The influence of protein size on adsorption kinetics and equilibria in ion-exchange chromatography

The adsorption behavior of lysozyme and gamma-globulin on the strong cation-exchanger Streamline SP was studied by determining the equilibrium isotherms with batch experiments. Adsorption isotherms of the binary mixture of both proteins were modeled using the Langmuir parameters derived from single-component systems. Comparison of experimental results with the competitive Langmuir model displayed significant deviations for the adsorption of lysozyme in the mixture. An extended Langmuir model, accounting for the distinct accessibility of the sorbent's surface for the competing proteins, revealed much better consistency with experimental data.
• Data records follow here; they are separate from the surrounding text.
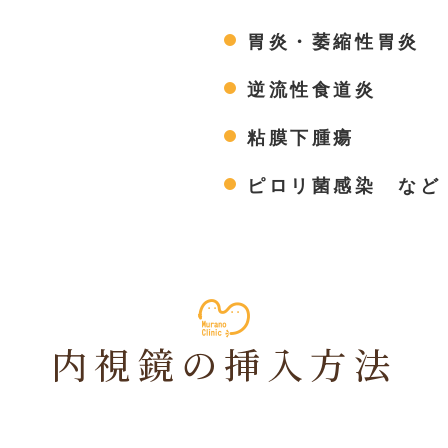
胃炎・萎縮性胃炎
逆流性食道炎
粘膜下腫瘍
ピロリ菌感染 など
内視鏡の挿入方法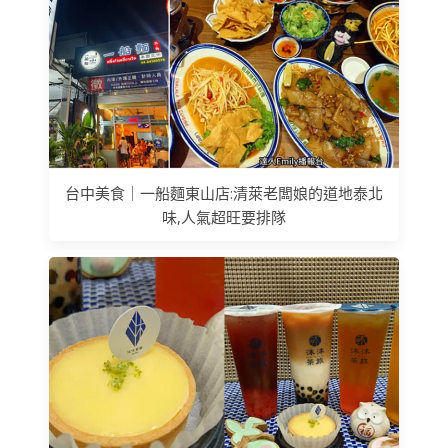
台中美食｜一船麵東山店:清萊老闆娘的道地泰北
味,人氣超旺要排隊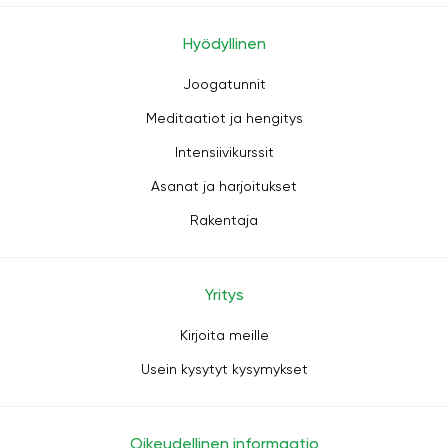
Hyödyllinen
Joogatunnit
Meditaatiot ja hengitys
Intensiivikurssit
Asanat ja harjoitukset
Rakentaja
Yritys
Kirjoita meille
Usein kysytyt kysymykset
Oikeudellinen informaatio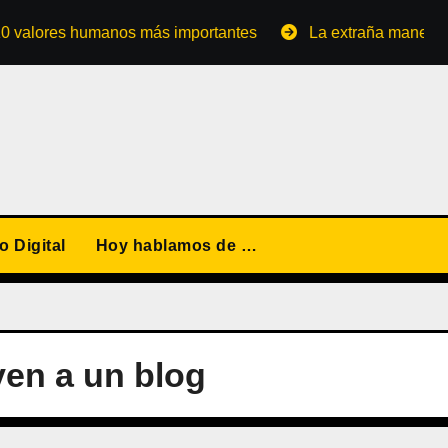
ores humanos más importantes
La extraña manera de conv
 Digital
Hoy hablamos de …
ven a un blog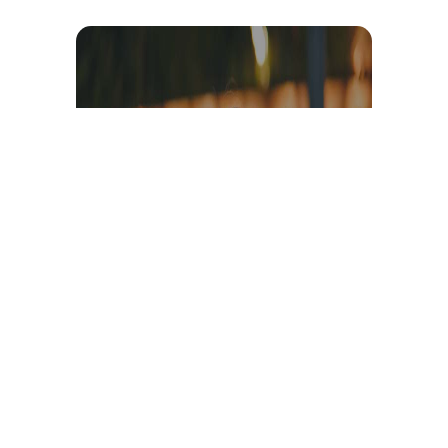
Témoignage et avis client
vidéo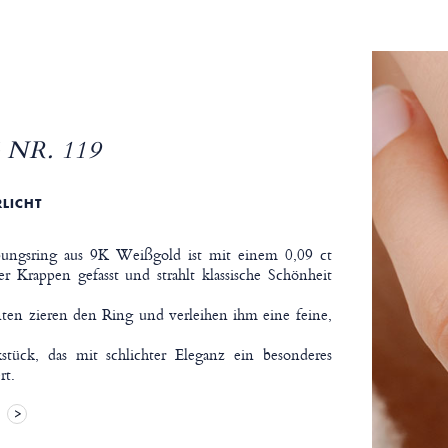
NR. 119
RLICHT
bungsring aus 9K Weißgold ist mit einem 0,09 ct
er Krappen gefasst und strahlt klassische Schönheit
anten zieren den Ring und verleihen ihm eine feine,
stück, das mit schlichter Eleganz ein besonderes
rt.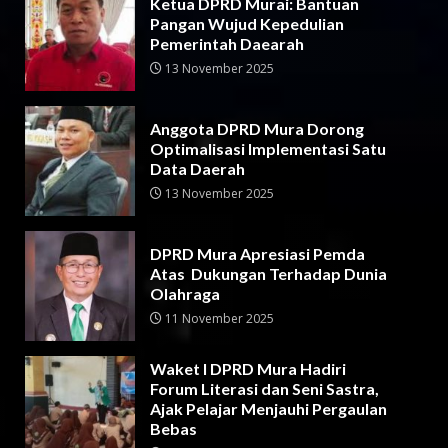
Ketua DPRD Murai: Bantuan
Pangan Wujud Kepedulian
Pemerintah Daearah
13 November 2025
Anggota DPRD Mura Dorong
Optimalisasi Implementasi Satu
Data Daerah
13 November 2025
DPRD Mura Apresiasi Pemda
Atas Dukungan Terhadap Dunia
Olahraga
11 November 2025
Waket I DPRD Mura Hadiri
Forum Literasi dan Seni Sastra,
Ajak Pelajar Menjauhi Pergaulan
Bebas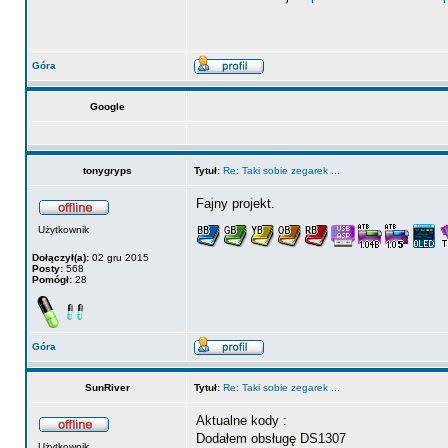
Góra
Google
tonygryps
Tytuł:
Re: Taki sobie zegarek ...
Fajny projekt.
Użytkownik
Dołączył(a):
02 gru 2015
Posty:
568
Pomógł:
28
Góra
SunRiver
Tytuł:
Re: Taki sobie zegarek ...
Aktualne kody :
Dodałem obsługę DS1307
Użytkownik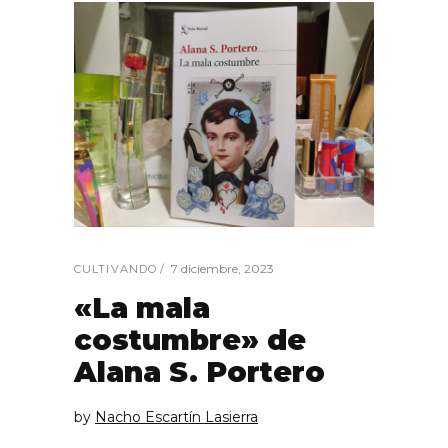
7 diciembre, 2023
CULTIVANDO
«La mala
costumbre» de
Alana S. Portero
by
Nacho Escartín Lasierra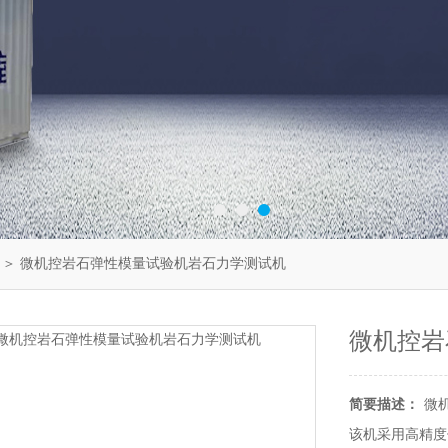
＞ 微机控岩石弹性模量试验机岩石力学测试机
微机控岩
简要描述：
微
该机采用高精度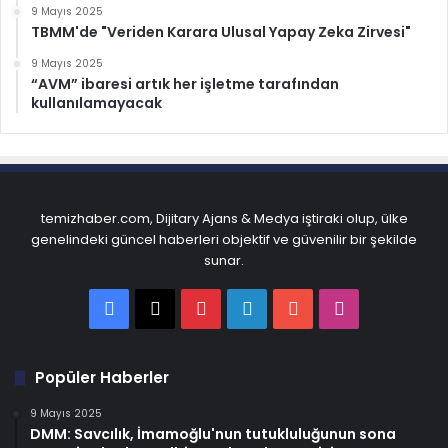
9 Mayıs 2025
TBMM'de "Veriden Karara Ulusal Yapay Zeka Zirvesi"
9 Mayıs 2025
“AVM” ibaresi artık her işletme tarafından
kullanılamayacak
temizhaber.com, Dijitary Ajans & Medya iştiraki olup, ülke
genelindeki güncel haberleri objektif ve güvenilir bir şekilde
sunar.
Facebook
X
Pinterest
LinkedIn
YouTube
Instagram
Popüler Haberler
9 Mayıs 2025
DMM: Savcılık, İmamoğlu'nun tutukluluğunun sona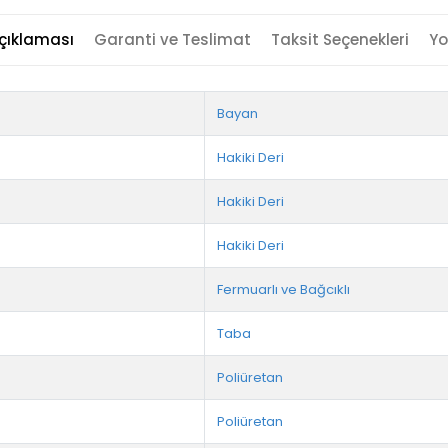
çıklaması
Garanti ve Teslimat
Taksit Seçenekleri
Yo
Bayan
Hakiki Deri
Hakiki Deri
Hakiki Deri
Fermuarlı ve Bağcıklı
Taba
Poliüretan
Poliüretan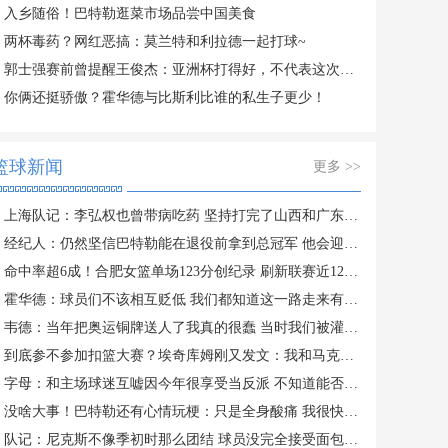
入乡随俗！巴特勒逛菜市场品尝中国美食
两杯毒药？网红恶搞：莫兰特和利拉德一起打球~
郭士强赛前曾提醒王俊杰：亚洲杯打得好，不代表这次能发挥高水平
你俩还挺骄傲？霍华德与比斯利比谁的私生子更少！
篮球新闻
更多 >>
上海队记：李弘权也曾带病吃药 坚持打完了山西和广东的两连客
经纪人：仍然坚信巴特勒能在退役前拿到总冠军 他会迎接挑战！
命中率超6成！合肥女篮单场123分创纪录 刷新联赛近12年单场新高
霍华德：球员们不该相互贬低 我们都知道这一路走来有多不容易
韦德：当年把奥运铜牌送人了我真的很蠢 当时我们被灌输唯金牌论
到底参不参加扣篮大赛？埃奇库姆刚又发文：我和马克西可能会参加
字母：和主场球迷互嘘因今年很享受当反派 不知道能否留队
没啥大事！巴特勒还有心情玩梗：只是全身酸痛 我很快就会回来！
队记：尼克斯不像季初时那么团结 球员没完全接受面包体系的角色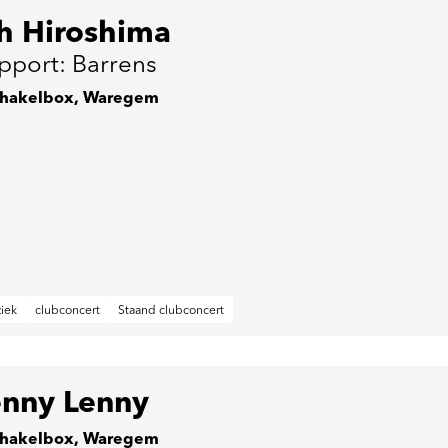
h Hiroshima
pport: Barrens
hakelbox, Waregem
iek
clubconcert
Staand clubconcert
enny Lenny
hakelbox, Waregem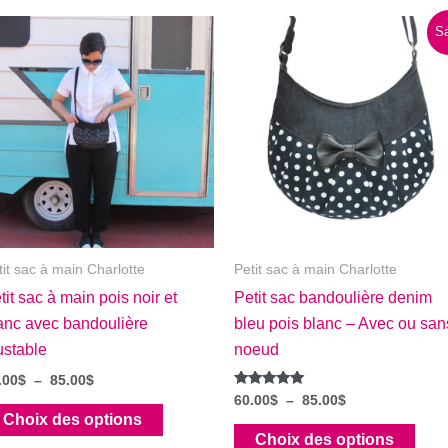
Sa
tit sac à main Charlotte
Petit sac à main Charlotte
tit sac à main pois noir et
Petit sac bandoulière denim
anc avec bandoulière
bleu pois blanc – Avec ou san
ustable
noeud
Plage
.00
$
–
85.00
$
de
Note
Plage
60.00
$
–
85.00
$
Ce
5.00
prix :
de
Choix des options
sur 5
Ce
80.00$
produit
prix :
Choix des options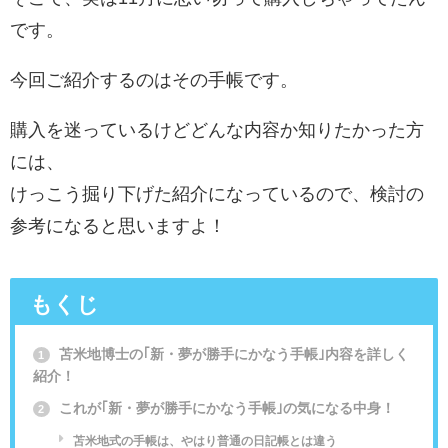
です。
今回ご紹介するのはその手帳です。
購入を迷っているけどどんな内容か知りたかった方
には、
けっこう掘り下げた紹介になっているので、検討の
参考になると思いますよ！
もくじ
苫米地博士の｢新・夢が勝手にかなう手帳｣内容を詳しく
1
紹介！
これが｢新・夢が勝手にかなう手帳｣の気になる中身！
2
苫米地式の手帳は、やはり普通の日記帳とは違う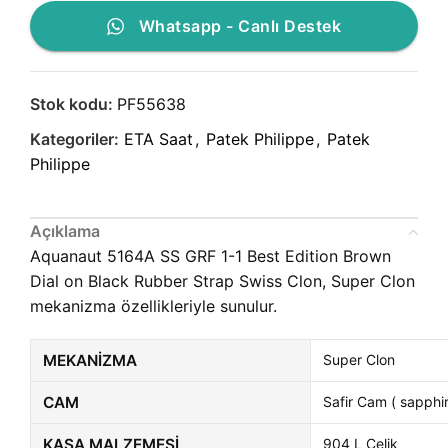
Whatsapp - Canlı Destek
Stok kodu:
PF55638
Kategoriler:
ETA Saat
,
Patek Philippe
,
Patek
Philippe
Açıklama
Aquanaut 5164A SS GRF 1-1 Best Edition Brown
Dial on Black Rubber Strap Swiss Clon, Super Clon
mekanizma özellikleriyle sunulur.
MEKANIZMA
Super Clon
CAM
Safir Cam ( sapphir
KASA MALZEMESI
904 L Çelik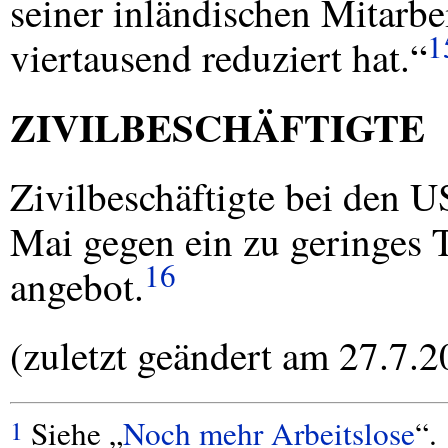
seiner inländischen Mitarbe
1
viertausend reduziert hat.“
ZIVILBESCHÄFTIGTE
Zivilbeschäftigte bei den US
Mai gegen ein zu geringes T
16
angebot.
(zuletzt geändert am 27.7.2
Siehe „
Noch mehr Arbeitslose
“.
1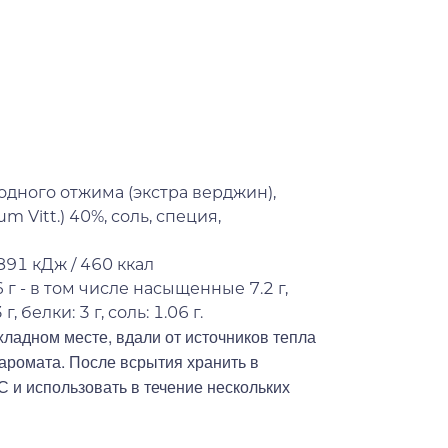
дного отжима (экстра верджин),
 Vitt.) 40%, соль, специя,
891 кДж / 460 ккал
 г - в том числе насыщенные 7.2 г,
г, белки: 3 г, соль: 1.06 г.
хладном месте, вдали от источников тепла
 аромата. После всрытия хранить в
С и использовать в течение нескольких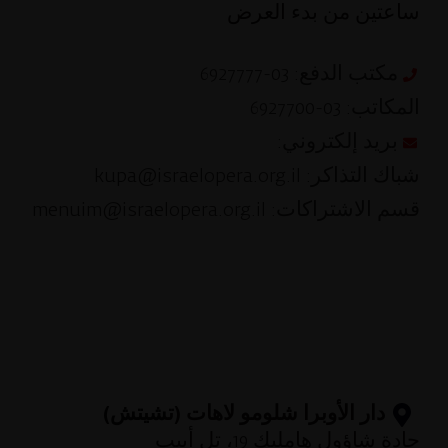
ساعتين من بدء العرض
مكتب الدفع: 03-6927777
المكاتب: 03-6927700
بريد إلكتروني:
شباك التذاكر: kupa@israelopera.org.il
قسم الاشتراكات: menuim@israelopera.org.il
دار الأوبرا شلومو لاهات (تشيتش)
جادة شاؤول هامليك 19، تل أبيب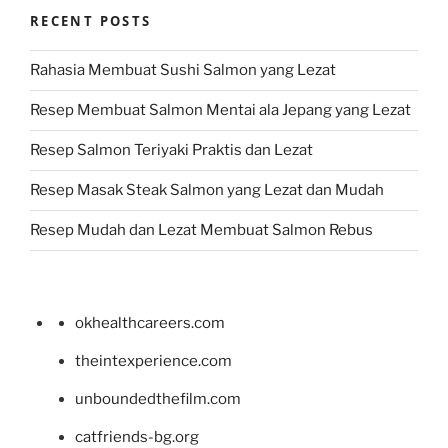
RECENT POSTS
Rahasia Membuat Sushi Salmon yang Lezat
Resep Membuat Salmon Mentai ala Jepang yang Lezat
Resep Salmon Teriyaki Praktis dan Lezat
Resep Masak Steak Salmon yang Lezat dan Mudah
Resep Mudah dan Lezat Membuat Salmon Rebus
okhealthcareers.com
theintexperience.com
unboundedthefilm.com
catfriends-bg.org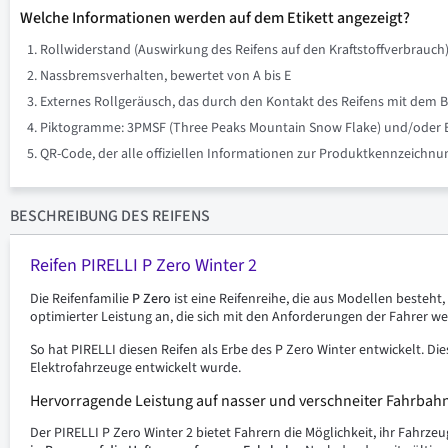
Welche Informationen werden auf dem Etikett angezeigt?
Rollwiderstand (Auswirkung des Reifens auf den Kraftstoffverbrauch)
Nassbremsverhalten, bewertet von A bis E
Externes Rollgeräusch, das durch den Kontakt des Reifens mit dem B
Piktogramme: 3PMSF (Three Peaks Mountain Snow Flake) und/oder Eis 
QR-Code, der alle offiziellen Informationen zur Produktkennzeich
BESCHREIBUNG
DES REIFENS
Reifen PIRELLI P Zero Winter 2
Die Reifenfamilie
P Zero
ist eine Reifenreihe, die aus Modellen besteh
optimierter Leistung an, die sich mit den Anforderungen der Fahrer we
So hat PIRELLI diesen Reifen als Erbe des P Zero Winter entwickelt. D
Elektrofahrzeuge entwickelt wurde.
Hervorragende Leistung auf nasser und verschneiter Fahrbahn
Der PIRELLI P Zero Winter 2 bietet Fahrern die Möglichkeit, ihr Fahrze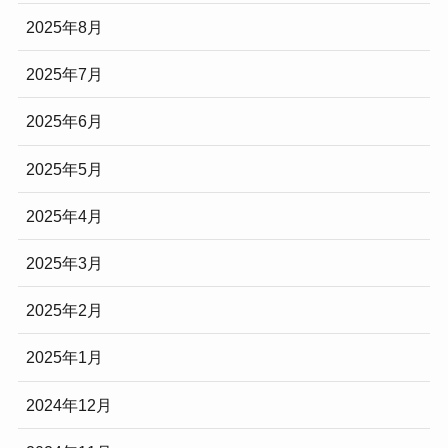
2025年8月
2025年7月
2025年6月
2025年5月
2025年4月
2025年3月
2025年2月
2025年1月
2024年12月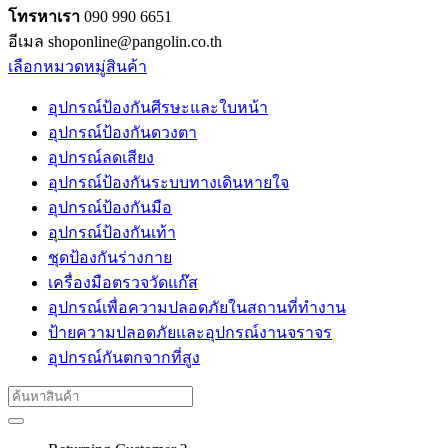
โทรหาเรา
090 990 6651
อีเมล shoponline@pangolin.co.th
เลือกหมวดหมู่สินค้า
อุปกรณ์ป้องกันศีรษะและใบหน้า
อุปกรณ์ป้องกันดวงตา
อุปกรณ์ลดเสียง
อุปกรณ์ป้องกันระบบทางเดินหายใจ
อุปกรณ์ป้องกันมือ
อุปกรณ์ป้องกันเท้า
ชุดป้องกันร่างกาย
เครื่องมือตรวจวัดแก๊ส
อุปกรณ์เพื่อความปลอดภัยในสถานที่ทำงาน
ป้ายความปลอดภัยและอุปกรณ์งานจราจร
อุปกรณ์กันตกจากที่สูง
Search
for: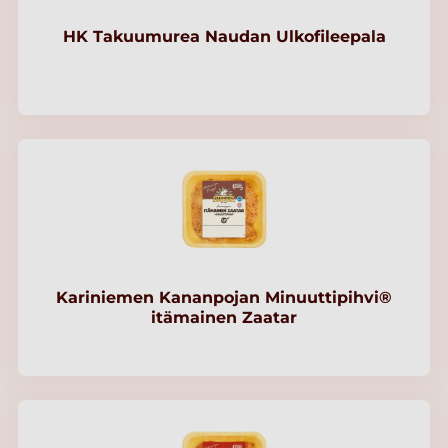
HK Takuumurea Naudan Ulkofileepala
Kariniemen Kananpojan Minuuttipihvi®
itämainen Zaatar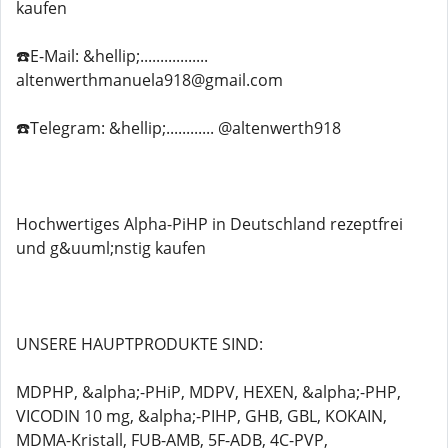
kaufen
☎️E-Mail: &hellip;.................
altenwerthmanuela918@gmail.com
☎️Telegram: &hellip;............ @altenwerth918
Hochwertiges Alpha-PiHP in Deutschland rezeptfrei
und g&uuml;nstig kaufen
UNSERE HAUPTPRODUKTE SIND:
MDPHP, &alpha;-PHiP, MDPV, HEXEN, &alpha;-PHP,
VICODIN 10 mg, &alpha;-PIHP, GHB, GBL, KOKAIN,
MDMA-Kristall, FUB-AMB, 5F-ADB, 4C-PVP,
Assuming the rate-limiting step of protein uptake is due to mass transport effects, the kinetics were modeled with a rate model. Taking into account diffusion across the liquid film and within the adsorbent pores, effective pore diffusion coefficients were determined. It was shown that the effective pore diffusion coefficient of both model proteins depends on the total protein concentration and the concentration ratio of the competing proteins in the liquid phase. In the binary mixture the diffusion rate of the faster diffusing protein lysozyme was slowed down by the lower diffusion rate of the larger protein gamma-globulin. In packed bed experiments the weaker adsorbed gamma-globulin was displaced by lysozyme and eluted earlier as in single-component breakthrough curves whereas the elution time of lysozyme was almost identical. However, the breakthrough curve of lysozyme was flatter in the presence of gamma-globulin due to the diffusional hindrance in the mixture.